The Alberta living lab projects will look at six areas: grazing management; livestock feeding; nutrient management; increasing carbon storage; land-use changes; and crop rotations and cropping systems. Alberta Beef Producers is one of 16 participants in the province, which includes Alberta Wheat and Barley, Ducks Unlimited Canada, research institutions and other organizations.

The $8.5 million for the ABP project will be spread over five years and is expected to involve 50 livestock and crop producers, who will test specific practices on commercial-scale operations.

“Project participants will be primarily located in three geographical regions: the Peace region; Edmonton/Central region; and Lethbridge region,” Alberta Beef Producers said in a release.

Living lab projects were first set up in Prince Edward Island, Manitoba, Quebec and Ontario and the latest funding announcements will see them established in the other six provinces. That includes the first Indigenous-led living lab: the Bridge to Land Water Sky project, to be operated west of Prince Albert by the Mistawasis Nêhiyawak and Muskeg Lake Cree Nation.

Each of the labs will focus on “identifying innovative technologies and on-farm management practices that can be adopted by farmers nationwide to tackle climate change,” the government said.

More specifically, the new projects explored at each living lab are to focus on carbon sequestration and mitigating greenhouse gas emissions via development and testing of beneficial management practices (BMPs), which “could then be widely adopted across the region and country.”

The announced projects — and their exact final non-repayable funding — are still subject to negotiation of contribution agreements with the lead recipients, the government said, also noting more living labs will be announced in the coming year.

The living labs initiative has been around since 2018 and, at that time, the focus was on a wider range of environmental issues.

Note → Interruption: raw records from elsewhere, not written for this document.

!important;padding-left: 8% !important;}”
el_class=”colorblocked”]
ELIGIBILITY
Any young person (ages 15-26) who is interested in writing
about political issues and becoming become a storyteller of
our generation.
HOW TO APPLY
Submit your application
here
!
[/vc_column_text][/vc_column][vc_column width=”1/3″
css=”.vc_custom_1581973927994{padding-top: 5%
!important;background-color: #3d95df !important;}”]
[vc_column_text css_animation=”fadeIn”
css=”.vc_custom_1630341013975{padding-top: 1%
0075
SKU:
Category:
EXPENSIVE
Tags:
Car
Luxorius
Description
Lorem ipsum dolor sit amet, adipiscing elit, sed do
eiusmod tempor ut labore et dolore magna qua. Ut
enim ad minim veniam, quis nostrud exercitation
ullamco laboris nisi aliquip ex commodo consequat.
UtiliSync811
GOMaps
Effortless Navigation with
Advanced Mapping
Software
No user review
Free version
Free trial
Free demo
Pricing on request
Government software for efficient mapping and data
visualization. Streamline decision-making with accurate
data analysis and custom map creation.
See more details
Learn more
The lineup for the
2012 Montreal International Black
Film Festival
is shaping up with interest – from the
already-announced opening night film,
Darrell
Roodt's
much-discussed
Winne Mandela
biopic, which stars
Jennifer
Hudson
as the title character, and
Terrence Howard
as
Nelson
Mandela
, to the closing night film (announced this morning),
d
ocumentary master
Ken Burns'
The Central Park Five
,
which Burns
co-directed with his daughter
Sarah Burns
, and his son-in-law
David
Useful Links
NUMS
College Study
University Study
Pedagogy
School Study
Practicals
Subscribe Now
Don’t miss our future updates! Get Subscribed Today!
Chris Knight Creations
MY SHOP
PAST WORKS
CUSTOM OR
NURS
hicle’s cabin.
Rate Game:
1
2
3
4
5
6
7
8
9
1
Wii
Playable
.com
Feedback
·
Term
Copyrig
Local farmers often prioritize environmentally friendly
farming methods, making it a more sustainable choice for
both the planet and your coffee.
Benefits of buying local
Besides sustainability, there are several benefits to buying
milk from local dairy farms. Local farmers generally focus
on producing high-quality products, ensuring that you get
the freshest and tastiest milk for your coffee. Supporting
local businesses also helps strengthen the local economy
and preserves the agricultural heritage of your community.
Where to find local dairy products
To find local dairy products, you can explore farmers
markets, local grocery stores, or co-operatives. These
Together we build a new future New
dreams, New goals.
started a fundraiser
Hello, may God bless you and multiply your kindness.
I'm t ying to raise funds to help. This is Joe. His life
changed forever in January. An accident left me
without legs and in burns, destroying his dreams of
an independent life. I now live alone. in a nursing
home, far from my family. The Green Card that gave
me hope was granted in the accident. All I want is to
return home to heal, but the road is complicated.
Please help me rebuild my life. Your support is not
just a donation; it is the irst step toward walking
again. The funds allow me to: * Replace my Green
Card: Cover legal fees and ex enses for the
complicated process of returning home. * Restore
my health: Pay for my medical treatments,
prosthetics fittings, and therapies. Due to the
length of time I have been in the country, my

Now it is specifically on reducing greenhouse gas emissions and sequestering carbon.

Another $7.7 million is going to the Alberta Conservation Association and Food Water Wellness Foundation, which are collaborating on a living lab to “improve soil health, reduce costs of production and sequester carbon in the soil using regenerative agriculture.”

This will include cover cropping, intercropping, relay cropping, adaptive multi-paddock grazing, use of perennials and animals in cropping systems, and feeding strategies to cut methane emissions.

And $6 million was pledged for the Peace Region Forage Seed Association, to look at “farms as a whole, including land management, economics and the social aspects of applying new BMPs” in the region.

Applicants seeking funding for living labs were required to form a network of partnerships within a province, such as with producer organizations and other agricultural not-for-profits, along with Indigenous organizations and environmental groups.

The goal, the government said, is to set up at least one such collaboration hub in each province.